### Task to carry out
Each entry that follows must be output without any deviation.
----------
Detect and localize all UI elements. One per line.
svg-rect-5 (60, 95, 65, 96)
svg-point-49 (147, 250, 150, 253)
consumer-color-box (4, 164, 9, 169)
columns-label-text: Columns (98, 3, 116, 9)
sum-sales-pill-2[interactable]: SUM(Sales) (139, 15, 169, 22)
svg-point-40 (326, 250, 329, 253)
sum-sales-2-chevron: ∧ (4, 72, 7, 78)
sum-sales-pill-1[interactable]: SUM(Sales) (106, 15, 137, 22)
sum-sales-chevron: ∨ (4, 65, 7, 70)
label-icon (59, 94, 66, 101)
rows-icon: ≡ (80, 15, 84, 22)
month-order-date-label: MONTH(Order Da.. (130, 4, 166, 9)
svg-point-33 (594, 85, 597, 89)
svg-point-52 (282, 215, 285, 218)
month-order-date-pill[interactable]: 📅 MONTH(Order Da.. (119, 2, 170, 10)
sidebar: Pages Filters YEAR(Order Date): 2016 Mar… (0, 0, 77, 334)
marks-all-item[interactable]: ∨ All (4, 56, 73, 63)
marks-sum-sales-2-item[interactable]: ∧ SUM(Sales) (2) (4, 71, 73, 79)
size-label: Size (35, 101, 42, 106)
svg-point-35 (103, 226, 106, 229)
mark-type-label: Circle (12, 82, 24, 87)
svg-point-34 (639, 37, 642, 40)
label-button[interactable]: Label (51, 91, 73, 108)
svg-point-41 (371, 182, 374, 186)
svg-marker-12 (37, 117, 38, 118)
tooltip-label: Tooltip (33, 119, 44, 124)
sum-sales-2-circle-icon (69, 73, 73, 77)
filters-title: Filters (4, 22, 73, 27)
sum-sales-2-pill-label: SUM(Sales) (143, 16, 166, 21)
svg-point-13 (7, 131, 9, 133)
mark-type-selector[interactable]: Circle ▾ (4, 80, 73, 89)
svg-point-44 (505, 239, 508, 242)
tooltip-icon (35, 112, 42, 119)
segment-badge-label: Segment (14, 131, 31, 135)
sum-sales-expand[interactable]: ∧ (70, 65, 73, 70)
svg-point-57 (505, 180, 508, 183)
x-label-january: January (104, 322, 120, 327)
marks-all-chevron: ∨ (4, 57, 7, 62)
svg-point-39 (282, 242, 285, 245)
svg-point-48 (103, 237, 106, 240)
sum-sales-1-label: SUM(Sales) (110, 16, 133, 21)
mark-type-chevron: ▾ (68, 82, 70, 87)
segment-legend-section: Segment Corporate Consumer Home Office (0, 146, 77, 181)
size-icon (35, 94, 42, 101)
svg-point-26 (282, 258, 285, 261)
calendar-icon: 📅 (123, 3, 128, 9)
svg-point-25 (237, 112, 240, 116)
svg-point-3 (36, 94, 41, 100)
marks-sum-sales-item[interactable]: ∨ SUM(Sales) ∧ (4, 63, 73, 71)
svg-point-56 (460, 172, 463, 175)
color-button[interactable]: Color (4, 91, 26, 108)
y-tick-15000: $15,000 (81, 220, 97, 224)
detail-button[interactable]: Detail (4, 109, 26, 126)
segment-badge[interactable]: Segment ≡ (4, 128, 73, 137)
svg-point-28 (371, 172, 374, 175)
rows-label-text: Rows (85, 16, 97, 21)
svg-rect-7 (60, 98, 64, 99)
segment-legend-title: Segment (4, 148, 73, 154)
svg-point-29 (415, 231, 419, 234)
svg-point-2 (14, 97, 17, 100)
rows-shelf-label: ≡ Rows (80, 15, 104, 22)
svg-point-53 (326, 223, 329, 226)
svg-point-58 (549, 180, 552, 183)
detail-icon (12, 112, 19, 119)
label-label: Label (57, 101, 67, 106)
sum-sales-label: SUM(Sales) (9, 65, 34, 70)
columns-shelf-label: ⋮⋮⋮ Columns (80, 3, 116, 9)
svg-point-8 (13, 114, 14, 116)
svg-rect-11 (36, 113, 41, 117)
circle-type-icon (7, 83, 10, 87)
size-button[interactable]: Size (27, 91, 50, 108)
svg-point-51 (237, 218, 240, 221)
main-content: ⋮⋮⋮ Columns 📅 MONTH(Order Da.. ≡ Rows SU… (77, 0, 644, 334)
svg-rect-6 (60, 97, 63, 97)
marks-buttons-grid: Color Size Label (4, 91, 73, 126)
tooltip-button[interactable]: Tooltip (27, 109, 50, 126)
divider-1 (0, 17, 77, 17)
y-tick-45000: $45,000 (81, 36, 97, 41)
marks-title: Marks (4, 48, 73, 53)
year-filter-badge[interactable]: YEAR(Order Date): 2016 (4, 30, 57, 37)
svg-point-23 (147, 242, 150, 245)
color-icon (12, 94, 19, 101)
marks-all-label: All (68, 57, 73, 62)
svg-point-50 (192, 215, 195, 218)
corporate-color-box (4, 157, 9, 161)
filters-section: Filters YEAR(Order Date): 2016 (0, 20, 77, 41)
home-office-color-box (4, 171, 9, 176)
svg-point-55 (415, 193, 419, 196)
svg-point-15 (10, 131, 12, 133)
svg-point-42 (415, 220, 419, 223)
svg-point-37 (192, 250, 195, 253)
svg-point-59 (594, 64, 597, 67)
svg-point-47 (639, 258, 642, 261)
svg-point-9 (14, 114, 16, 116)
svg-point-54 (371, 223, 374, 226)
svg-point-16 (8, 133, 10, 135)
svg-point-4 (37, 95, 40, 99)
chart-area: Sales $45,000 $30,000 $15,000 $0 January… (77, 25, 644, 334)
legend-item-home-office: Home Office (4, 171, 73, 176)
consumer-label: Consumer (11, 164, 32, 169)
----------
### Written response
Detect and localize all UI elements. One per line.
svg-rect-5 (60, 95, 65, 96)
svg-point-49 (147, 250, 150, 253)
consumer-color-box (4, 164, 9, 169)
columns-label-text: Columns (98, 3, 116, 9)
sum-sales-pill-2[interactable]: SUM(Sales) (139, 15, 169, 22)
svg-point-40 (326, 250, 329, 253)
sum-sales-2-chevron: ∧ (4, 72, 7, 78)
sum-sales-pill-1[interactable]: SUM(Sales) (106, 15, 137, 22)
sum-sales-chevron: ∨ (4, 65, 7, 70)
label-icon (59, 94, 66, 101)
rows-icon: ≡ (80, 15, 84, 22)
month-order-date-label: MONTH(Order Da.. (130, 4, 166, 9)
svg-point-33 (594, 85, 597, 89)
svg-point-52 (282, 215, 285, 218)
month-order-date-pill[interactable]: 📅 MONTH(Order Da.. (119, 2, 170, 10)
sidebar: Pages Filters YEAR(Order Date): 2016 Mar… (0, 0, 77, 334)
marks-all-item[interactable]: ∨ All (4, 56, 73, 63)
marks-sum-sales-2-item[interactable]: ∧ SUM(Sales) (2) (4, 71, 73, 79)
size-label: Size (35, 101, 42, 106)
svg-point-35 (103, 226, 106, 229)
mark-type-label: Circle (12, 82, 24, 87)
svg-point-34 (639, 37, 642, 40)
label-button[interactable]: Label (51, 91, 73, 108)
svg-point-41 (371, 182, 374, 186)
svg-marker-12 (37, 117, 38, 118)
tooltip-label: Tooltip (33, 119, 44, 124)
sum-sales-2-circle-icon (69, 73, 73, 77)
filters-title: Filters (4, 22, 73, 27)
sum-sales-2-pill-label: SUM(Sales) (143, 16, 166, 21)
svg-point-13 (7, 131, 9, 133)
mark-type-selector[interactable]: Circle ▾ (4, 80, 73, 89)
svg-point-44 (505, 239, 508, 242)
tooltip-icon (35, 112, 42, 119)
segment-badge-label: Segment (14, 131, 31, 135)
sum-sales-expand[interactable]: ∧ (70, 65, 73, 70)
svg-point-57 (505, 180, 508, 183)
x-label-january: January (104, 322, 120, 327)
marks-all-chevron: ∨ (4, 57, 7, 62)
svg-point-39 (282, 242, 285, 245)
svg-point-48 (103, 237, 106, 240)
sum-sales-1-label: SUM(Sales) (110, 16, 133, 21)
mark-type-chevron: ▾ (68, 82, 70, 87)
segment-legend-section: Segment Corporate Consumer Home Office (0, 146, 77, 181)
size-icon (35, 94, 42, 101)
svg-point-26 (282, 258, 285, 261)
calendar-icon: 📅 (123, 3, 128, 9)
svg-point-25 (237, 112, 240, 116)
svg-point-3 (36, 94, 41, 100)
marks-sum-sales-item[interactable]: ∨ SUM(Sales) ∧ (4, 63, 73, 71)
svg-point-56 (460, 172, 463, 175)
color-button[interactable]: Color (4, 91, 26, 108)
y-tick-15000: $15,000 (81, 220, 97, 224)
detail-button[interactable]: Detail (4, 109, 26, 126)
segment-badge[interactable]: Segment ≡ (4, 128, 73, 137)
svg-point-28 (371, 172, 374, 175)
rows-label-text: Rows (85, 16, 97, 21)
svg-rect-7 (60, 98, 64, 99)
segment-legend-title: Segment (4, 148, 73, 154)
svg-point-29 (415, 231, 419, 234)
svg-point-2 (14, 97, 17, 100)
rows-shelf-label: ≡ Rows (80, 15, 104, 22)
svg-point-53 (326, 223, 329, 226)
svg-point-58 (549, 180, 552, 183)
detail-icon (12, 112, 19, 119)
label-label: Label (57, 101, 67, 106)
sum-sales-label: SUM(Sales) (9, 65, 34, 70)
columns-shelf-label: ⋮⋮⋮ Columns (80, 3, 116, 9)
svg-point-8 (13, 114, 14, 116)
svg-rect-11 (36, 113, 41, 117)
circle-type-icon (7, 83, 10, 87)
size-button[interactable]: Size (27, 91, 50, 108)
svg-point-51 (237, 218, 240, 221)
main-content: ⋮⋮⋮ Columns 📅 MONTH(Order Da.. ≡ Rows SU… (77, 0, 644, 334)
svg-rect-6 (60, 97, 63, 97)
marks-buttons-grid: Color Size Label (4, 91, 73, 126)
tooltip-button[interactable]: Tooltip (27, 109, 50, 126)
divider-1 (0, 17, 77, 17)
y-tick-45000: $45,000 (81, 36, 97, 41)
marks-title: Marks (4, 48, 73, 53)
year-filter-badge[interactable]: YEAR(Order Date): 2016 (4, 30, 57, 37)
svg-point-23 (147, 242, 150, 245)
color-icon (12, 94, 19, 101)
marks-all-label: All (68, 57, 73, 62)
svg-point-50 (192, 215, 195, 218)
corporate-color-box (4, 157, 9, 161)
filters-section: Filters YEAR(Order Date): 2016 (0, 20, 77, 41)
home-office-color-box (4, 171, 9, 176)
svg-point-55 (415, 193, 419, 196)
svg-point-15 (10, 131, 12, 133)
svg-point-42 (415, 220, 419, 223)
svg-point-37 (192, 250, 195, 253)
svg-point-59 (594, 64, 597, 67)
svg-point-47 (639, 258, 642, 261)
svg-point-9 (14, 114, 16, 116)
svg-point-54 (371, 223, 374, 226)
svg-point-16 (8, 133, 10, 135)
svg-point-4 (37, 95, 40, 99)
chart-area: Sales $45,000 $30,000 $15,000 $0 January… (77, 25, 644, 334)
legend-item-home-office: Home Office (4, 171, 73, 176)
consumer-label: Consumer (11, 164, 32, 169)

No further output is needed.